Suara.com - Independen Institute for Criminal Justice Reform (ICJR) menerbitkan laporan tahunan situasi kebijakan pidana mati di Indonesia sejak 2016.
Direktur Eksekutif ICJR Erasmus A. T. Napitupulu mengatakan dalam laporan periode 2021, temuan penting yang diangkat antara lain mengenai tren penjatuhan pidana mati dalam perkara narkotika yang tujuh tahun berturut-turut sejak 2015 hingga 2021 menduduki mayoritas kasus pidana mati di Indonesia.
Kata Erasmus, dari total 146 kasus hukuman mati, 82 persen atau 120 kasus di antaranya merupakan perkara narkotika.
"Sedangkan sisanya yakni 6 perkara Terorisme, 1 perkara Tindak Pidana Korupsi, dan 19 perkara Kejahatan terhadap Nyawa, misalnya pembunuhan berencana, kekerasan dan perkosaan anak mengakibatkan kematian, dan lain-lain," ujar Erasmus dalam keterangannya yang diterima Suara.com, Kamis (27/1/2022).
Kemudian kasus tuntutan mati tindak pidana korupsi pada 2021, kata Erasmus merupakan yang pertama tercatat dalam database kasus hukuman mati ICJR.
Meskipun tidak menunjukkan tren peningkatan dari 2020, namun kasus pidana mati 2021 masih menunjukkan angka lebih tinggi.
"Yakni sebanyak 74 kasus dibanding sebelum pandemi yang tercatat pada 2019 yakni 48 kasus dalam rentang waktu yang sama (27 Maret hingga 9 Oktober)," tutur Erasmus.
Tak hanya itu, Erasmus menuturkan pada aspek perkembangan kebijakan, laporan ICJR juga menyoroti perlunya untuk meninjau kembali pengaturan komutasi pidana mati dalam RKUHP sebagai jalan tengah. Termasuk soal peluang penerapannya bagi terpidana mati dalam deret tunggu eksekusi yang saat ini telah mencapai 404 orang.

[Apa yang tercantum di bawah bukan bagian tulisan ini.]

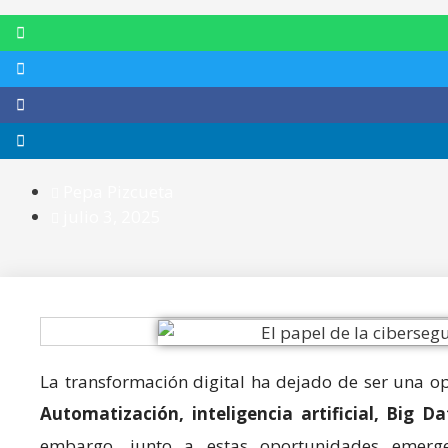
Pepa Pizcueta
julio 3, 2025
La transformación digital ha dejado de ser una op
Automatización, inteligencia artificial, Big 
embargo, junto a estas oportunidades emerge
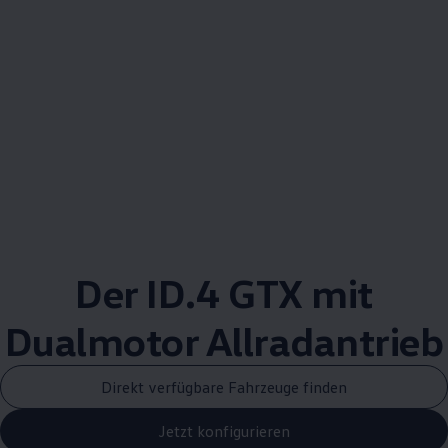
Der
ID.4
GTX mit
Dualmotor
Allradantrieb
Direkt verfügbare Fahrzeuge finden
Jetzt konfigurieren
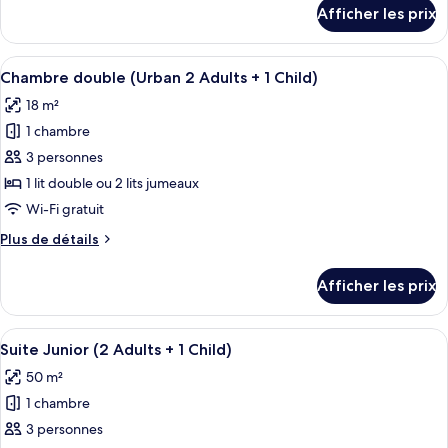
Chambre
détails
Afficher les prix
pour
double
Chambre
(Urban
double
Afficher
Une chambre d’hôtel avec un grand lit,
3
4
(Urban
Chambre double (Urban 2 Adults + 1 Child)
toutes
Adults)
3
18 m²
Adults)
les
1 chambre
photos
pour
3 personnes
ce
1 lit double ou 2 lits jumeaux
type
Wi-Fi gratuit
de
Plus
Plus de détails
chambre :
de
Chambre
détails
Afficher les prix
pour
double
Chambre
(Urban
double
Afficher
Une chambre d’hôtel moderne avec un g
2
5
(Urban
Suite Junior (2 Adults + 1 Child)
toutes
Adults
2
50 m²
Adults
les
+
+
1 chambre
photos
1
1
pour
3 personnes
Child)
Child)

ICJR kata Erasmus juga mengkritisi ketentuan RKUHP yang mengatur soal evaluasi dan peluang komutasi pidana, yang mana masa percobaan selama 10 tahun bergantung pada putusan pengadilan. Ia mengatakan dalam kondisi saat ini, juga telah terdapat paling tidak 79 orang dalam deret tunggu pidana mati lebih dari 10 tahun.
Baca Juga: Badai Omicron Menggila, Menkeu Sri Mulyani Khawatir Ganggu Pemulihan Ekonomi
Komutasi/perubahan hukuman menjadi satu-satunya jalan keluar untuk mencegah dan menghentikan praktik penyiksaan, perbuatan kejam, tidak manusiawi dan tidak bermartabat dalam fenomena deret tunggu.